Scientists designed the IceCube detector, an array of 5160 optical sensors suspended in a cubic kilometer of polar ice, to study these astronomical messengers. IceCube catches a neutrino about once every six minutes. The vast majority of these particles have energies under 100 tera-electronvolts. They come from collisions 20 kilometers above our heads, in Earth’s atmosphere.

But in data collected between May 2010 and May 2012, IceCube scientists found two neutrinos that stuck out—with energies of about 1000 tera-electronvolts.

“I can tell you, as soon as I saw these events, I knew,” says University of Wisconsin physicist Francis Halzen, principal investigator on the experiment. “You don’t need a computer to tell you this is different. It’s like nothing we’ve ever seen before.”

When a neutrino crashes into a water molecule in the ice, it releases high-energy particles that move so quickly that they emit energy in the form of Cherenkov radiation. IceCube detects this energy. When these two neutrinos collided with the ice, each created an eruption of subatomic particles that stretched as far as six city blocks.

In a diagram in the scientific paper, the two highest-energy neutrinos are labeled “Bert” and “Ernie.” Halzen claims no responsibility for this.

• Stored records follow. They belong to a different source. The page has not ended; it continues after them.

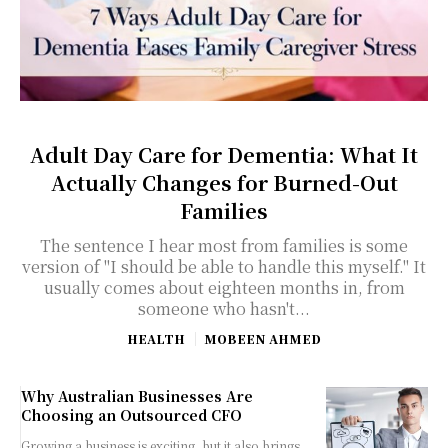
Adult Day Care for Dementia: What It
Actually Changes for Burned-Out
Families
The sentence I hear most from families is some
version of "I should be able to handle this myself." It
usually comes about eighteen months in, from
someone who hasn't...
HEALTH
MOBEEN AHMED
Why Australian Businesses Are
Choosing an Outsourced CFO
Growing a business is exciting, but it also brings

As high-energy as these neutrinos are, they are still small potatoes compared with ultra-high-energy cosmic rays scientists have detected from Earth.

For a century, scientists have sought to find the source of these cosmic rays. But all of the interference they encounter on their trip to Earth makes their paths difficult to follow.

That’s where neutrinos come in. If IceCube continues to catch high-energy neutrinos, it might eventually be able to trace some of them back to a source. That source, whether it turns out to be a gamma-ray burst or an active galactic nucleus, could also be the source of ultra-high-energy cosmic rays.

“Wherever cosmic rays originate, there’s certainly the opportunity to generate 1000 TeV neutrinos,” Halzen says.

Some uncertainty remains, however. The likelihood that the neutrino flux from Earth's atmosphere would create two neutrinos like this was evaluated to be less than 3 sigma, giving the result a statistical significance below that required to call it evidence. But the IceCube detector continues to collect data, and scientists have already begun to pick apart these events to determine what direction they came from.

“Now we have something to track down, which we never had before,” Halzen says. “If you spend 15 years collecting atmospheric neutrinos, finally having something to trace is incredibly exciting."